De uma forma desajeitada, Murilo voltou para sua posição inicial e direcionou seu olhar para o homem ao seu lado, que o encarava com um semi-sorriso.

— Chegamos, senhor — diz ele, se sentindo triunfante pela forma como a vida o surpreendia com as pessoas.

Murilo o olhou friamente com seus olhos escuros por um tempo e, depois que o homem já estava cabisbaixo, desviou seu olhar para o prédio ao seu lado.

A cor do grande prédio a sua frente era de uma tonalidade preta, no entanto com as chuvas e com a falta de dinheiro, o preto ficou tão fraco a ponto de parecer cinza desbotado.

Na maioria das janelas fechadas estava uma placa de vende-se bem grande e com números de imobiliárias. O restante das janelas que não continham placas de imobiliárias estava abertas e com cortinas, na maioria das vezes brancas, voando com o movimento do ar. Era para ser um verdadeiro espetáculo se não fosse pelas rachaduras perto das janelas.

— O senhor pode me ajudar a levar essas malas lá para cima?

O homem aquiesceu e seguiu para a traseira do caminhão.

Segurando, sem exercer muita força, uma mala e deixando a outra para Murilo, o homem subiu as escadas que davam para a entrada do prédio e pressionou o pé para segurar a porta enquanto Murilo vinha logo atrás.
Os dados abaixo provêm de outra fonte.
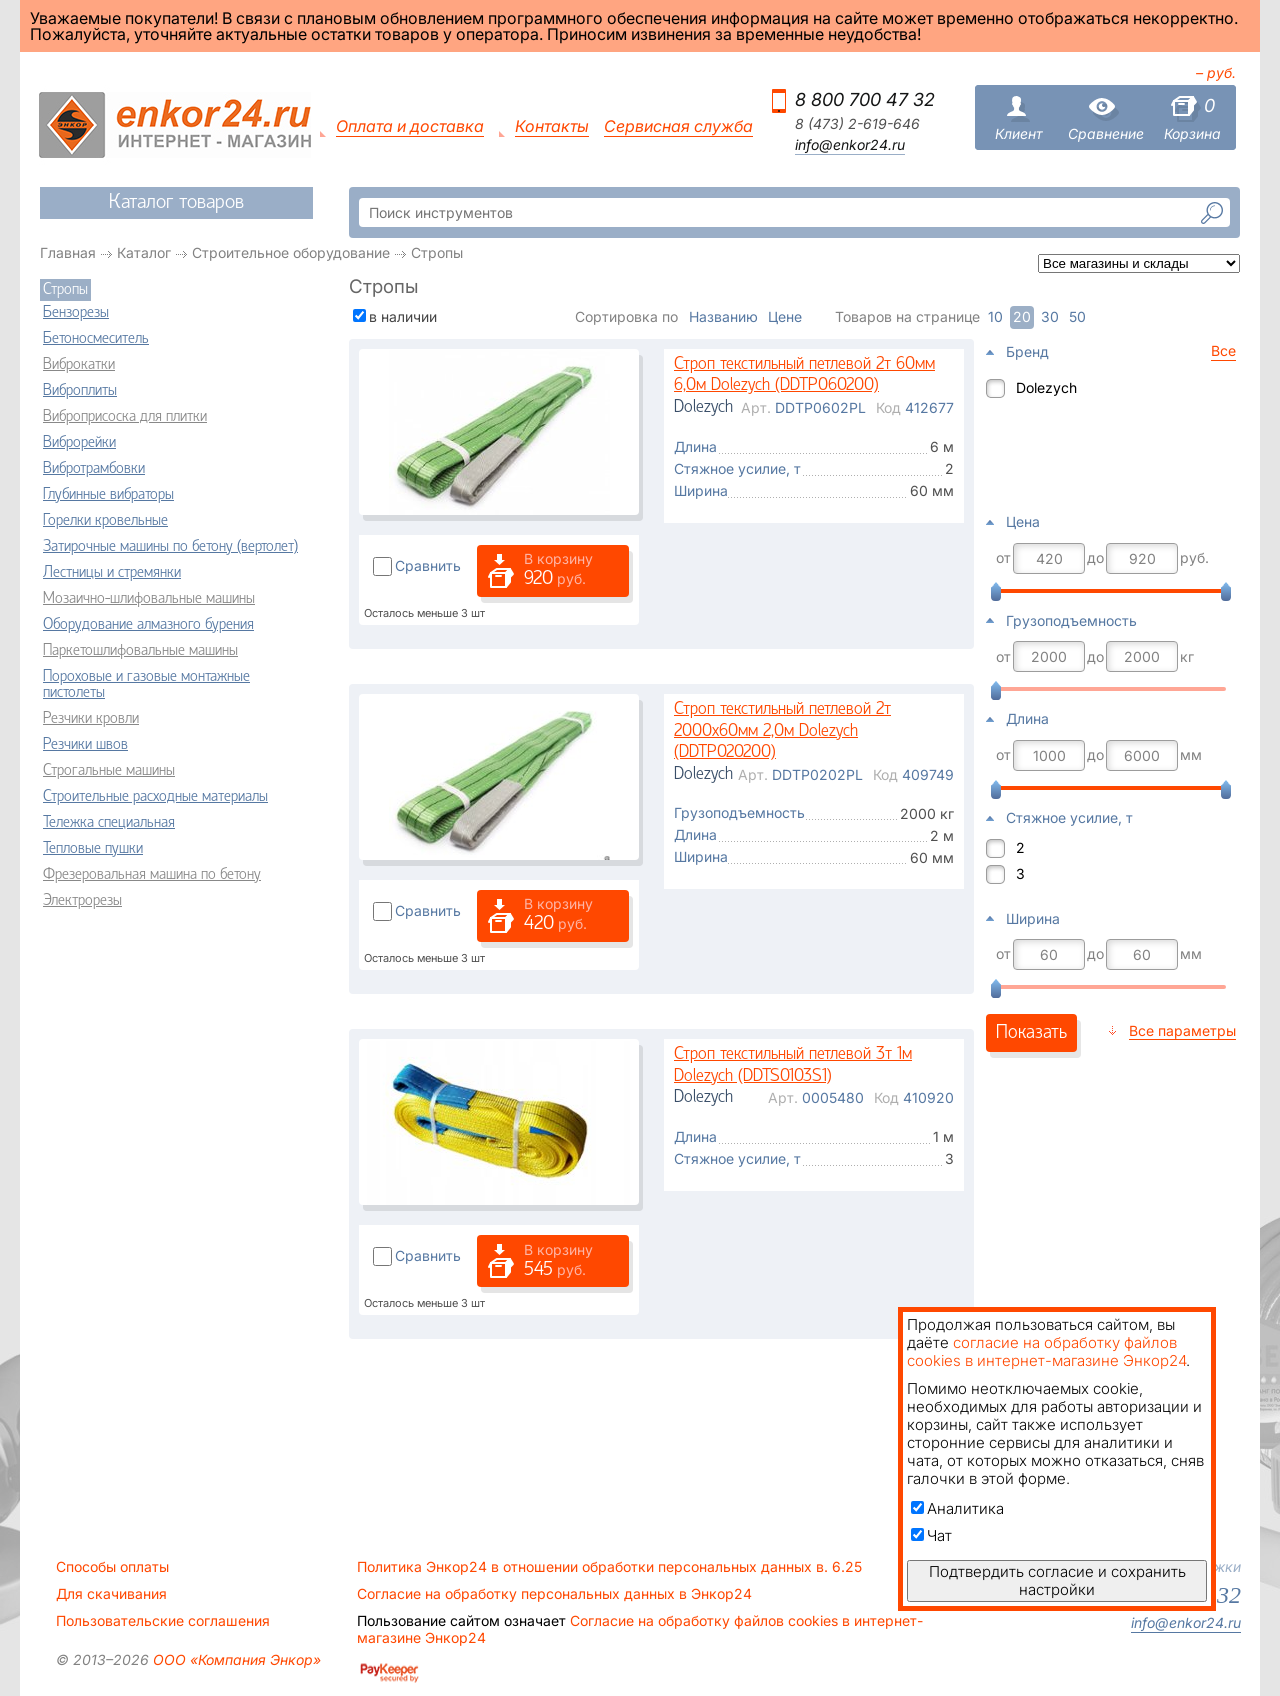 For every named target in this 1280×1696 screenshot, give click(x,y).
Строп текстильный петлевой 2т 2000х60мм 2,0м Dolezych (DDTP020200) (782, 731)
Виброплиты (80, 391)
Ele esperou que Murilo entrasse e seguisse até o elevador para ir atrás, por conta de não saber o andar.

Quando, enfim, deixou as coisas no apartamento 323 e pegou seu dinheiro, o homem, deixando Murilo sozinho com duas malas e um colchão que já estava no chão.

— A partir de agora será assim: eu e aquilo que possuo — sussurrou, olhando para o apartamento e notando que era pouco o que ele possuía.
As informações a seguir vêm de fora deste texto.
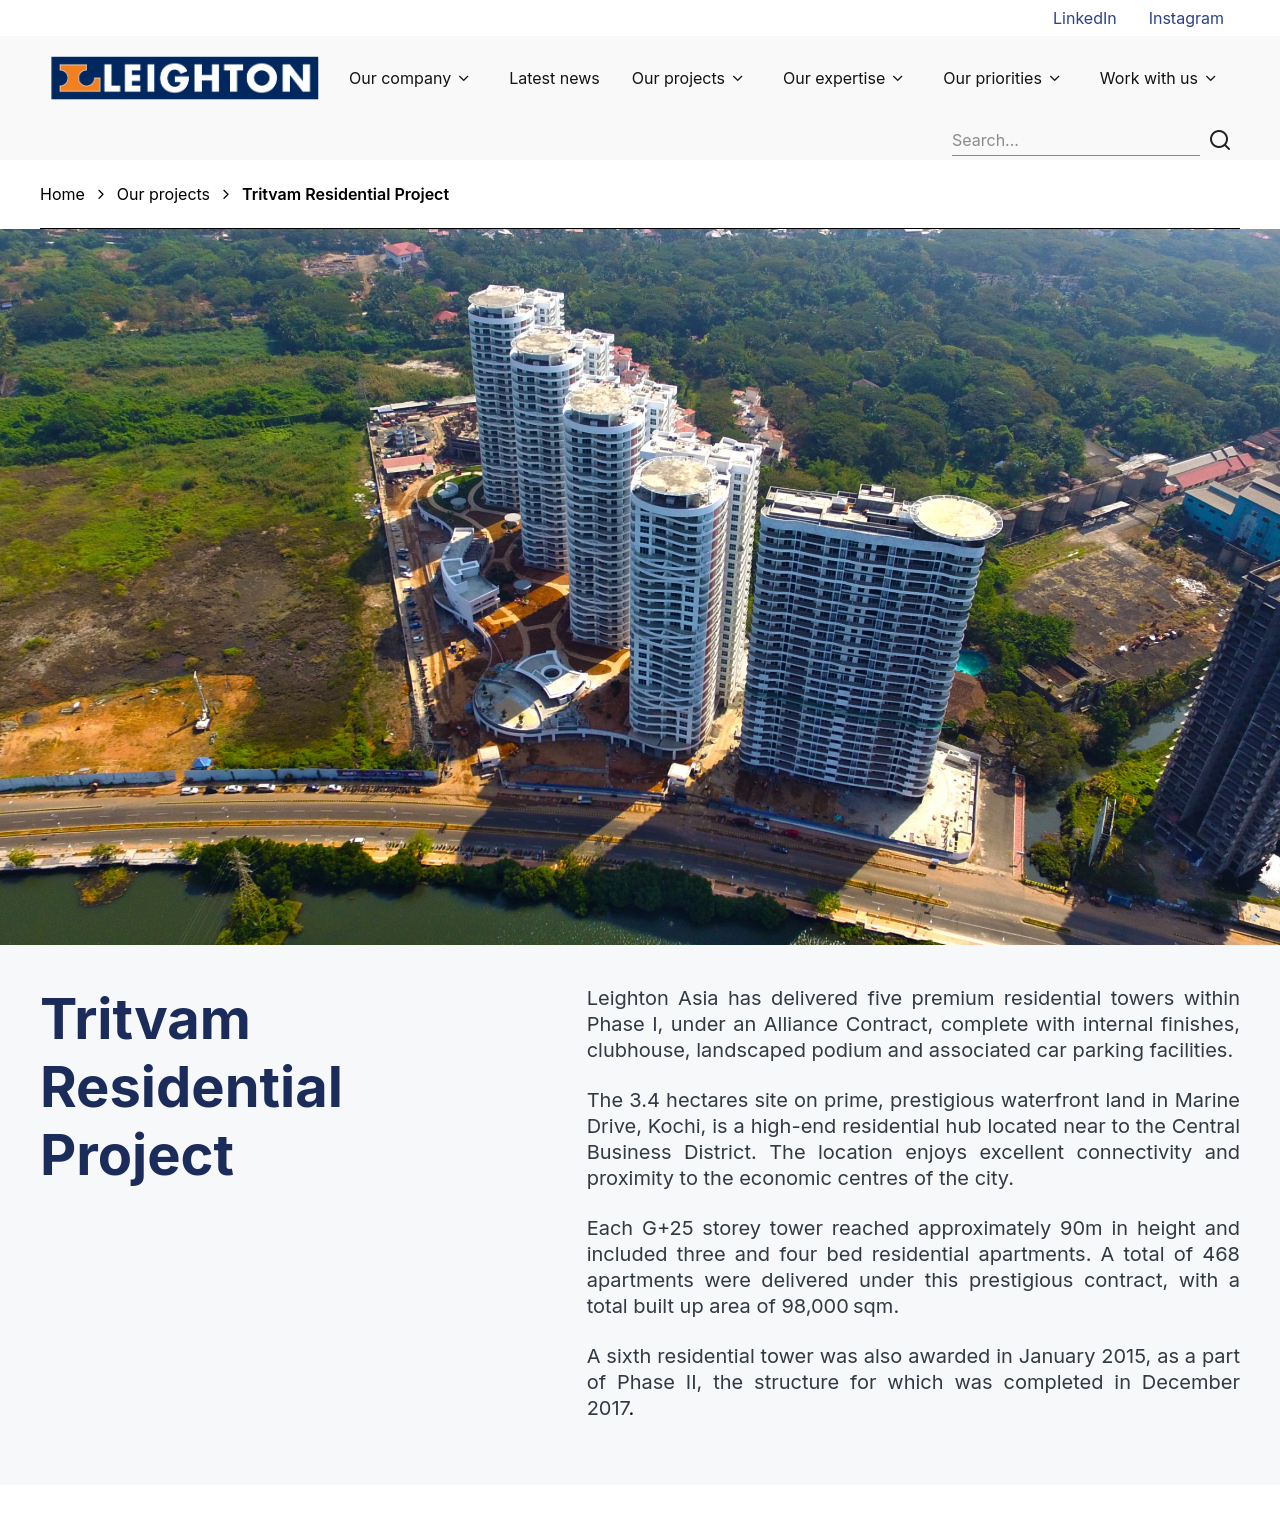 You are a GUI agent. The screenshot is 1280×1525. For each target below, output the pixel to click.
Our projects (678, 78)
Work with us (1149, 78)
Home (62, 194)
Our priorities (992, 78)
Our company (400, 78)
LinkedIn (1085, 18)
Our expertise (834, 78)
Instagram (1186, 18)
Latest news (554, 78) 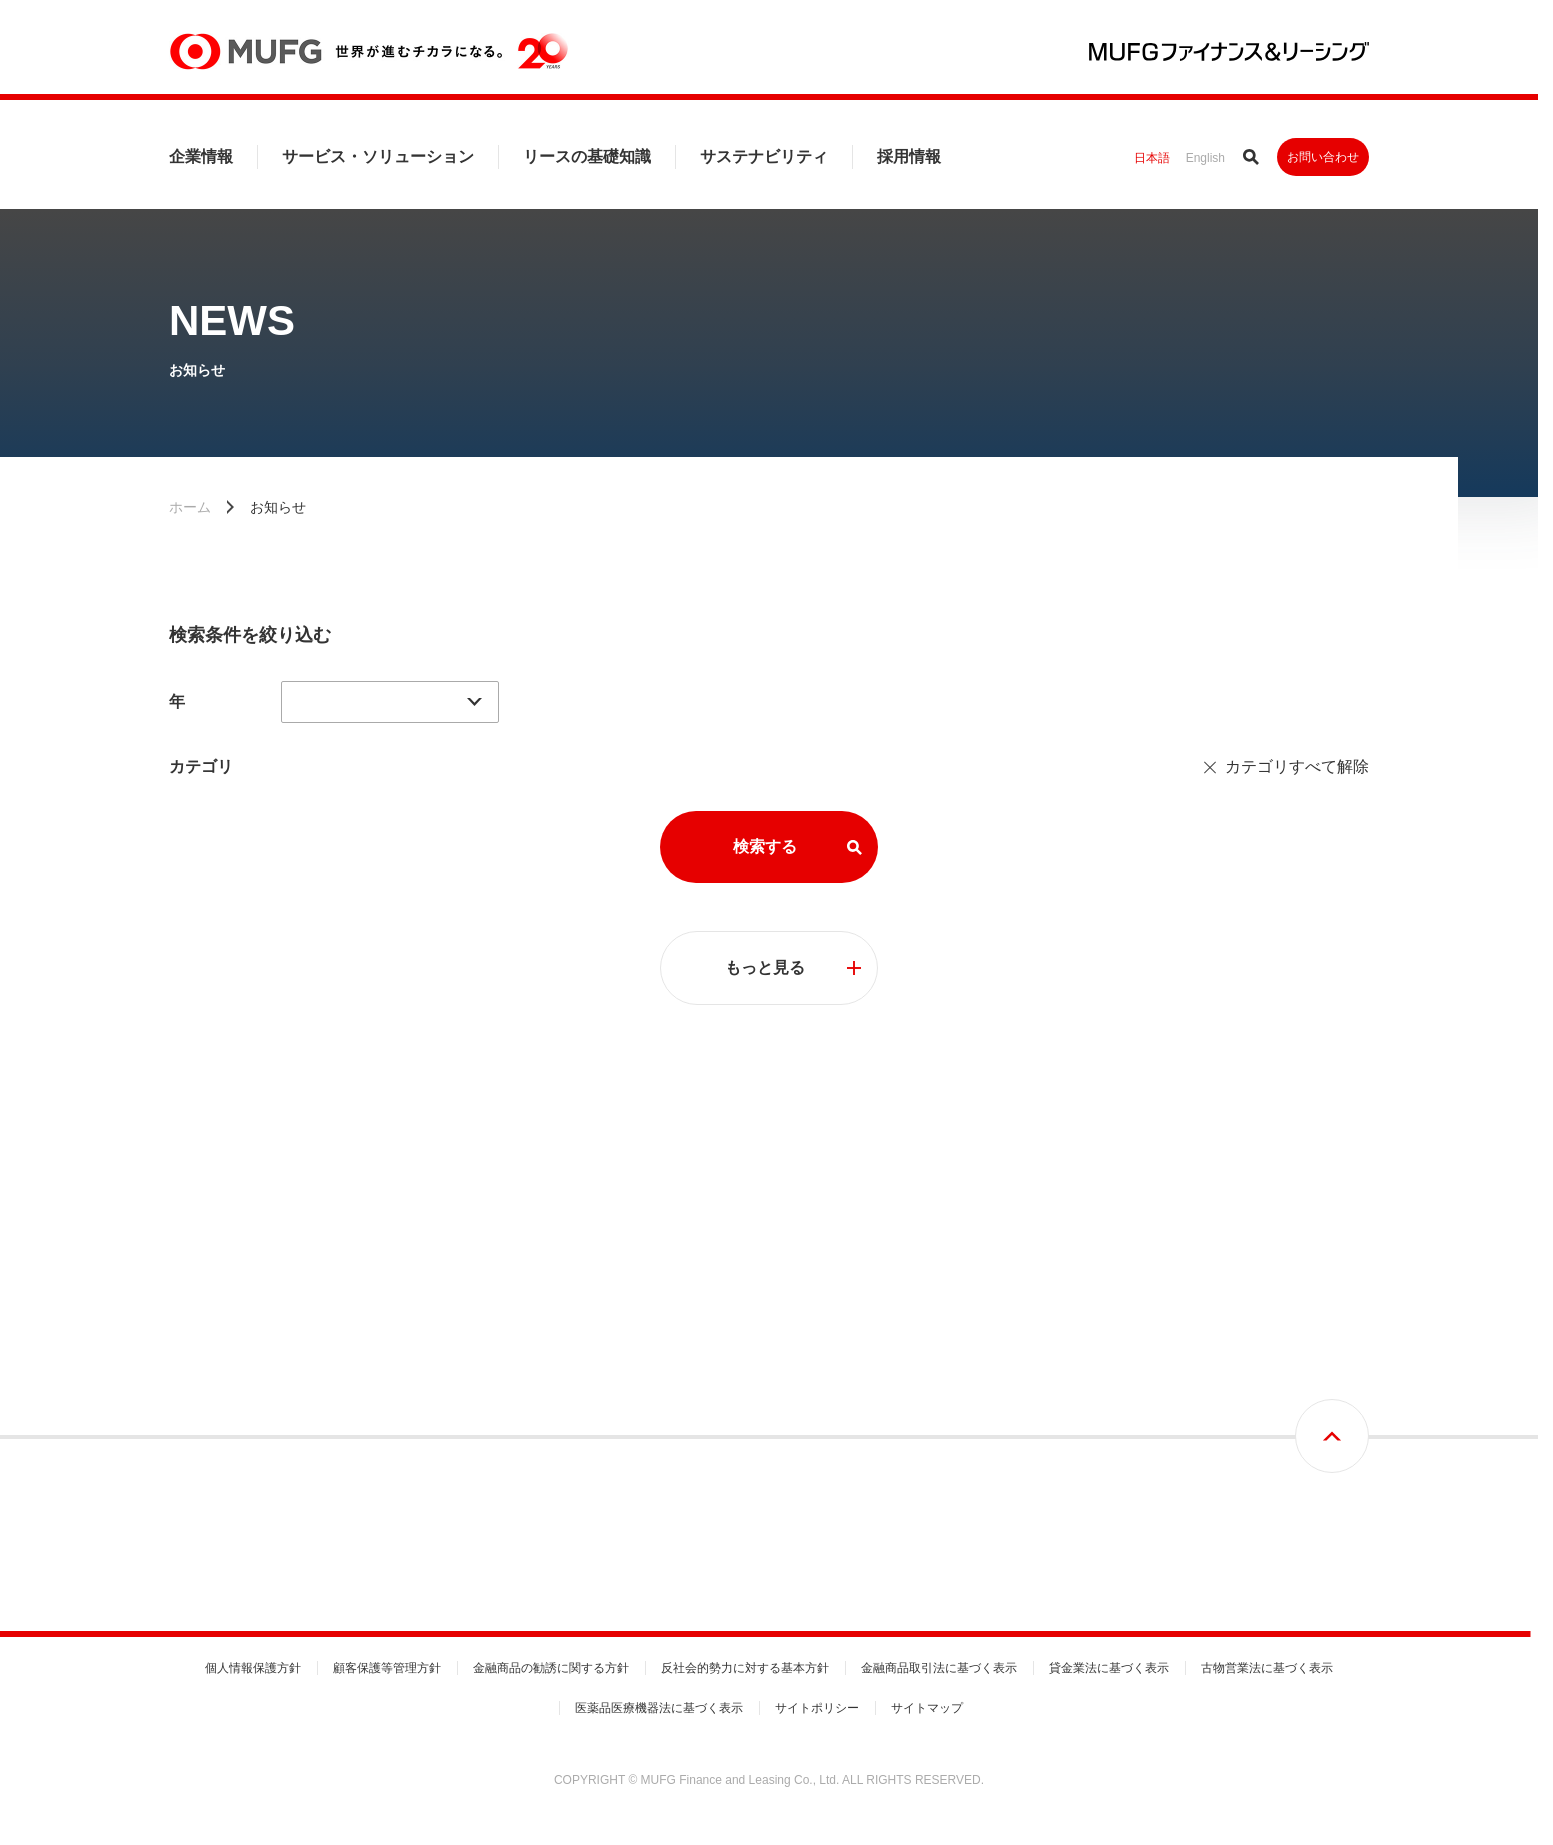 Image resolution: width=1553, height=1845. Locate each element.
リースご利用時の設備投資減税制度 (1052, 1476)
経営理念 (193, 1374)
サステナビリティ (764, 156)
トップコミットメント (1264, 1306)
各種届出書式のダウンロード (765, 1408)
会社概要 (452, 1306)
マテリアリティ (1246, 1374)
Com essa imagem, Murilo mergulhou no sofrimento que sentiu desde criança, quando suas lembranças começaram a se fixar na sua mente, e se sentou em posição fetal para tentar segurar a própria dor que invadiu seu peito.

"Mamãe gostava de brincar comigo sempre que podia e me fazia cócegas antes de dormir. Ela costumava inventar histórias, tanto no papel para ler quanto na mente, e eu imaginava cada cena que era colocada em questão, como se eu estivesse nela. E, de certa forma, eu estava sempre em suas histórias, sendo o herói ou o aventureiro. Quando completei 6 anos e as brigas entre papai e mamãe aumentaram, todas as noites eu passava sozinho com uma lanterna e uma cabana montada no canto escuro do meu quarto, e eu me decepcionava por não conseguir montar as mesmas histórias que mamãe de um modo tão espontâneo. Era realmente importante para mim tê-la ao meu lado, ainda mais por conta do distanciamento que papai sempre tivera comigo, pensou Murilo".

Com todos os pensamentos gritando na mente de Murilo, ele adormeceu sentado no colchão fino no meio da sala e com uma pequena poça de lágrimas.